Die rechtsradikale Vox und ihre Jugendorganisation Revuelta demonstrieren täglich vor der Parteizentrale der Sozialisten in Madrid. Diese neuen Faschisten, hervorgegangen aus der Volkspartei PP, beschimpfen Sánchez als einen Verräter, der ins Gefängnis müsse. 

Die Linke mobilisiert ihre Anhänger für das Amnestiegesetz. Eine große Mehrheit der sozialistischen Parteimitglieder unterstützt das Vorhaben.

Aber auch Juristen sprechen sich für das Amnestiegesetz aus. Mehr als 200 Juristen, unter ihnen der ehemalige Richter am Nationalen Gerichtshof, Baltasar Garzón, haben ein Manifest für die Amnestie unterschrieben. Die Verfassung verbiete das Amnestiegesetz nicht, argumentieren die Juristen. Mit der Amnestie werde die Versöhnung vorangetrieben.

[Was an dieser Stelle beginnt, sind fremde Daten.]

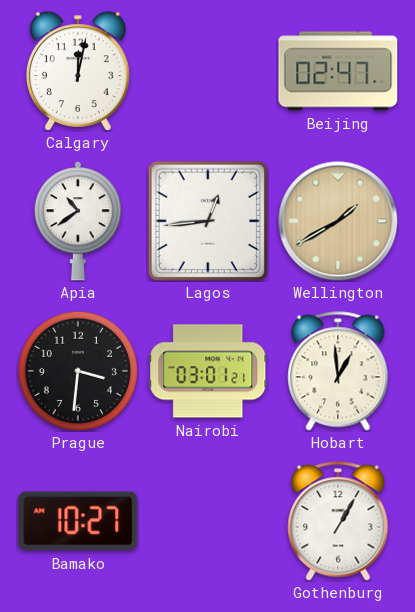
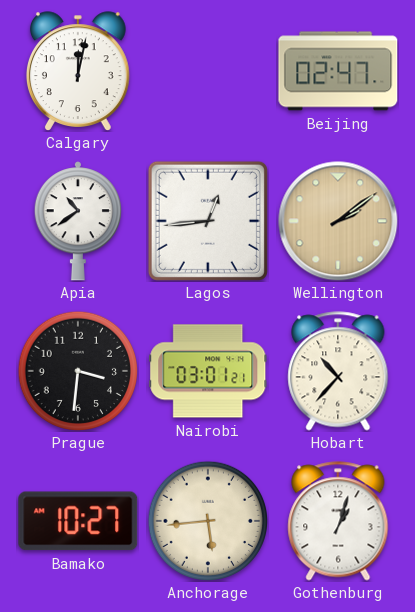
Wellington: 1:40 -> 2:09
Hobart: 12:59 -> 10:37
Anchorage: none -> 5:44
Gothenburg: 1:05 -> 1:03
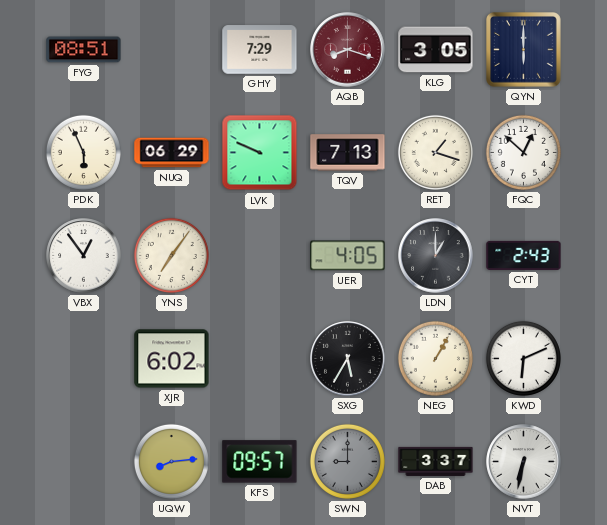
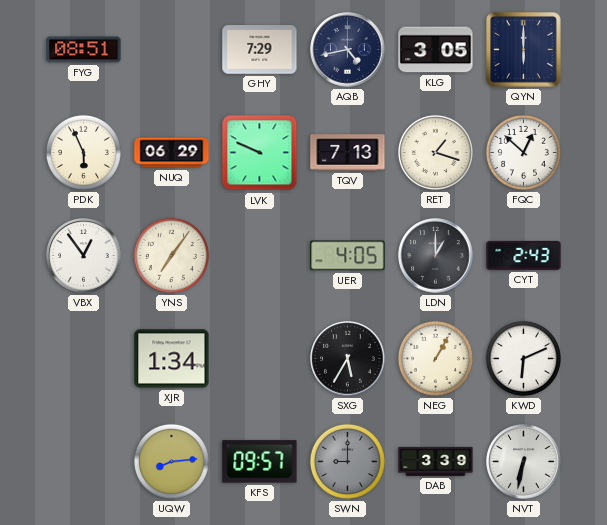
AQB: 8:18 -> 4:43
AQB dial: burgundy -> navy
XJR: 6:02 -> 1:34
DAB: 3:37 -> 3:39
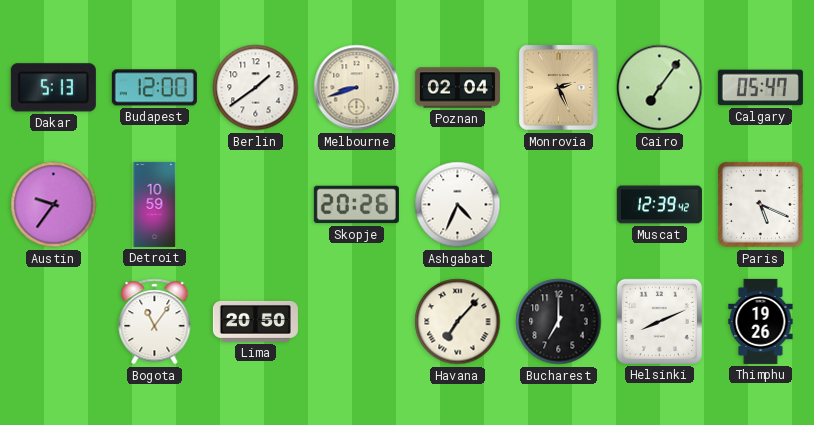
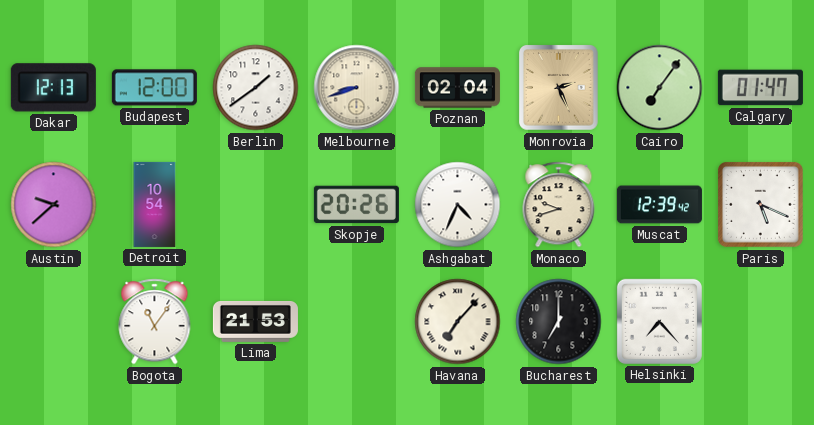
Dakar: 5:13 -> 12:13
Calgary: 05:47 -> 01:47
Austin: 9:36 -> 9:38
Detroit: 10:59 -> 10:54
Monaco: none -> 9:42
Lima: 20:50 -> 21:53
Helsinki: 8:11 -> 7:23
Thimphu: 19:26 -> none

Am 27. November stellt sich der geschäftsführende Ministerpräsident und seine Regierungskoalition der Abstimmung im Parlament. Die erzielte Einigung mit den katalanischen Parteien sichert Sánchez die Mehrheit. Für den Sozialisten wollen auch die baskischen Parteien und die galicische Linkspartei Bloque Nacionalista Galego stimmen.